A pessoa que não lê, mal fala, mal ouve, mal vê. (Malba Tahan)

quinta-feira, 6 de maio de 2010

Políticas públicas e as três virtudes a cultivar.

O ano de 2009 foi marcado por uma série de pré-conferências e conferências por todo o país, preconizando um momento impar para a participação social no alinhavo das políticas públicas nos diversos setores de atuação do estado brasileiro. A condução de eventos dessa magnitude exigiu uma organização que desse conta da amplitude de um país como o Brasil, levando em conta os setores participantes de cada um dos encontros e seus temas relativos. À parte as críticas pontuais, dos exageros e dos percalços na movimentação de milhares de pessoas e demandas, o saldo foi de uma participação efetiva naquilo que poderíamos chamar de gestão participativa das políticas públicas no Brasil.

Para quem achar que isso pouco, basta lembrar que somos um país com uma herança autoritária, advinda das estruturas oligárquicas e escravocratas que sobreviveram ao fim do Império e suas mazelas. Mesmo na República, vamos encontrar práticas e discursos referentes à velha e rançosa observação de que as camadas populares incomodam mais do que contribuem nos processos decisórios. Os esforços de eventos dessa natureza e fazer cair por terra tais práticas e discursos. E aqui aparece uma primeira virtude dos participantes deste processo: a paciência. Paciência para lidar com as diferenças, tão ricas neste país marcado pela imigração, pela desigualdade de classes, por matizes autoritárias nas relações de gênero, pela escravidão, mas também pelos esforços de esvaziamento sistemático das pré-conferências e conferências, motivadas pelos setores pouco interessados em mudanças que alterem as zonas de conforto ocupadas há muito tempo. Virtude que mostrou os seus resultados: a maior participação popular da história do país em termos relativos e absolutos. Vamos nos lembrar que no Império e por boa parte da República, a população não participava diretamente das escolhas e das decisões importantes do país. Quadro que os movimentos sociais foram conquistando à duras penas ao longo da história deste país, com sucessos nem sempre duradouros.

A segunda virtude emana de um passo mais efetivo na direção da democracia: a prudência. A prudência para não confiar nos velhos moldes da política no Brasil, feita por representantes desconectados do lugar social que dizem representar, mas bem afinados com os interesses que representam.

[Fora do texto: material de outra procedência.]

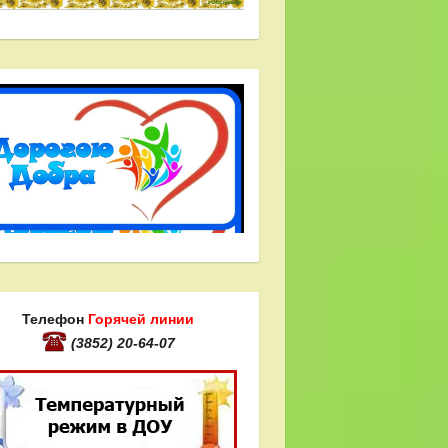
Телефон
Горячей линии
(3852) 20-64-07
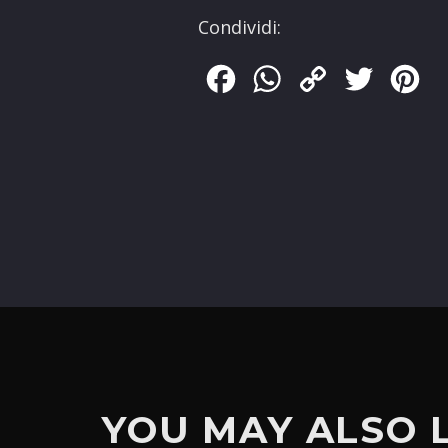
Condividi:
Facebook
WhatsApp
Copy
Twitter
Pin
Link
YOU MAY ALSO 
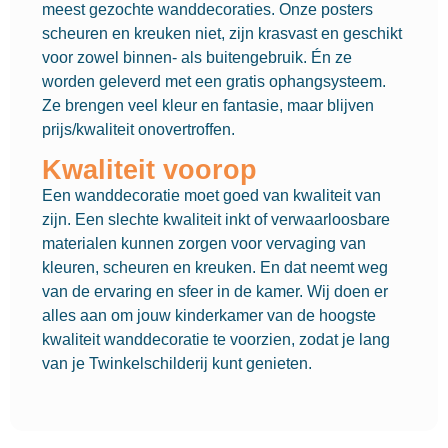
meest gezochte wanddecoraties. Onze posters
scheuren en kreuken niet, zijn krasvast en geschikt
voor zowel binnen- als buitengebruik. Én ze
worden geleverd met een gratis ophangsysteem.
Ze brengen veel kleur en fantasie, maar blijven
prijs/kwaliteit onovertroffen.
Kwaliteit voorop
Een wanddecoratie moet goed van kwaliteit van
zijn. Een slechte kwaliteit inkt of verwaarloosbare
materialen kunnen zorgen voor vervaging van
kleuren, scheuren en kreuken. En dat neemt weg
van de ervaring en sfeer in de kamer. Wij doen er
alles aan om jouw kinderkamer van de hoogste
kwaliteit wanddecoratie te voorzien, zodat je lang
van je Twinkelschilderij kunt genieten.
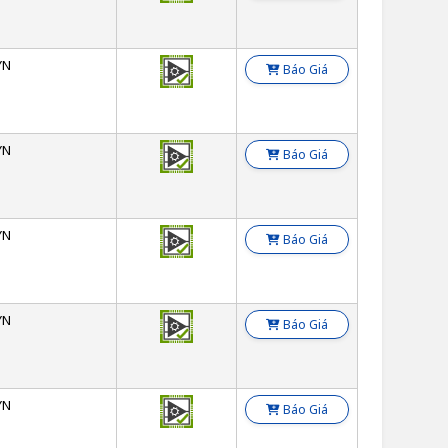
YN
Báo Giá
YN
Báo Giá
YN
Báo Giá
YN
Báo Giá
YN
Báo Giá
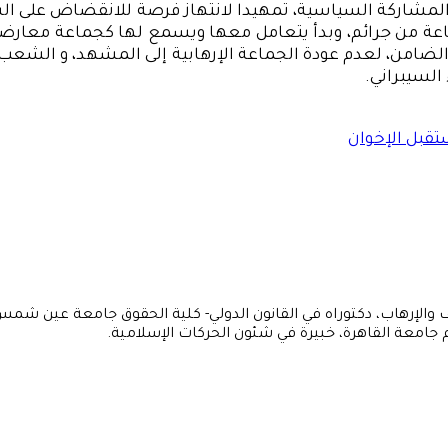
مشاركة السياسية، تمهيدا لانتهاز فرصة للانقضاض على الس
ة من جرائم، وبدأ يتعامل معها ويسمع لها كجماعة معارضة،
الضامن، لعدم عودة الجماعة الإرهابية إلى المشهد، و الشعب
السيبراني.
قبل الإخوان
رف والإرهاب، دكتوراه في القانون الدولي- كلية الحقوق جامعة عين شم
م جامعة القاهرة، خبيرة في شئون الحركات الإسلامية.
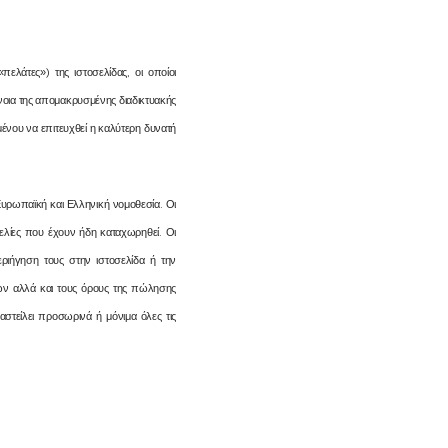
ελάτες») της ιστοσελίδας, οι οποίοι
οια της απομακρυσμένης διαδικτυακής
ένου να επιτευχθεί η καλύτερη δυνατή
Ευρωπαϊκή και Ελληνική νομοθεσία. Οι
ελίες που έχουν ήδη καταχωρηθεί. Οι
ριήγηση τους στην ιστοσελίδα ή την
ών αλλά και τους όρους της πώλησης
αστείλει προσωρινά ή μόνιμα όλες τις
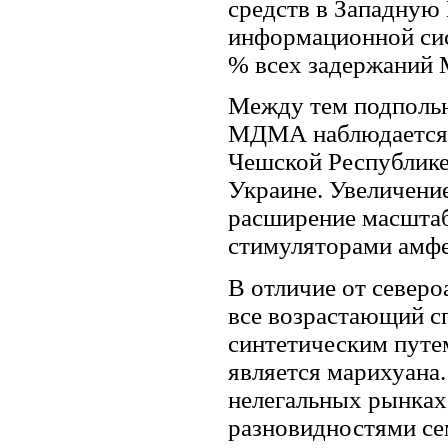
средств в Западную
информационной си
% всех задержаний
Между тем подпольн
МДМА наблюдается п
Чешской Республике,
Украине. Увеличение
расширение масштаб
стимуляторами амфе
В отличие от северо
все возрастающий с
синтетическим путе
является марихуана.
нелегальных рынках,
разновидностями се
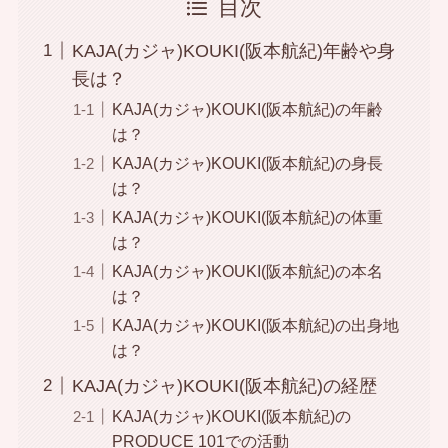
目次
KAJA(カジャ)KOUKI(阪本航紀)年齢や身
長は？
KAJA(カジャ)KOUKI(阪本航紀)の年齢
は？
KAJA(カジャ)KOUKI(阪本航紀)の身長
は？
KAJA(カジャ)KOUKI(阪本航紀)の体重
は？
KAJA(カジャ)KOUKI(阪本航紀)の本名
は？
KAJA(カジャ)KOUKI(阪本航紀)の出身地
は？
KAJA(カジャ)KOUKI(阪本航紀)の経歴
KAJA(カジャ)KOUKI(阪本航紀)の
PRODUCE 101での活動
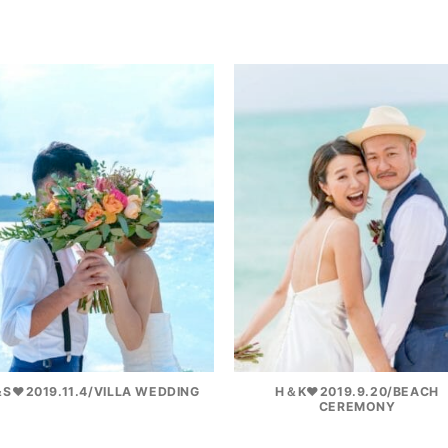
S♥2019.11.4/VILLA WEDDING
H＆K♥2019.9.20/BEACH
CEREMONY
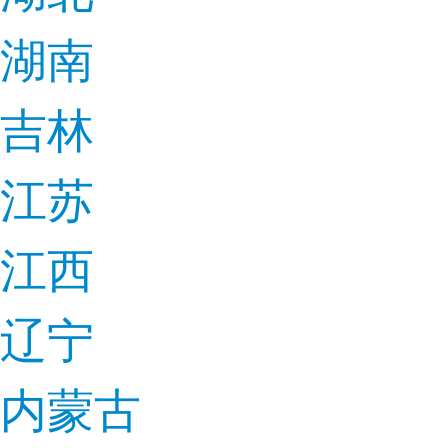
湖南
吉林
江苏
江西
辽宁
内蒙古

Os povos indígenas, as mulheres, os homossexuais, os grupos afrodescendentes, as populações ribeirinhas, falaram por si. Política trazida para a participação de cada um como cidadão, independente de sua origem étnica, da posição social, do credo religioso, da opção sexual. Não deixar outros falarem por nós foi um dos pontos positivos das conferências e pré-conferências que ocorreram em praticamente todo o território nacional em pelo menos uma de suas modalidades (Educação, cultura, água e meio ambiente, trânsito, cidades, infância e adolescência, igualdade racial, segurança pública, para dar alguns exemplos).

Por fim, a terceira virtude desses encontros da cidadania foi a persistência, para compreender que muitas vezes é preciso bater várias vezes numa mesma porta. Mas bater com as próprias mãos e com toda a dignidade que as reivindicações exigem. O que em outros tempos era caso de polícia, punido com repressão aos seus atores, virou força política na mesa em que todos os jogadores tinham o mesmo peso. Ao menos lutaram para se fazer ouvir sem medo do silenciamento.

É muito cedo para medir os resultados de toda essa mobilização e deste movimento participativo. Mas que tenhamos como horizonte as virtudes que emanaram deste momento histórico. As mesmas forças que se fizeram presentes ( ou se ausentaram de forma proposital, como na conferência da Comunicação) podem ficar esperando para retomar espeços e posições. Neste sentido, a paciência, a prudência e a persistência não devem ser deixadas de lado pelos atores sociais, já que “ tudo que é sólido, desmancha no ar”.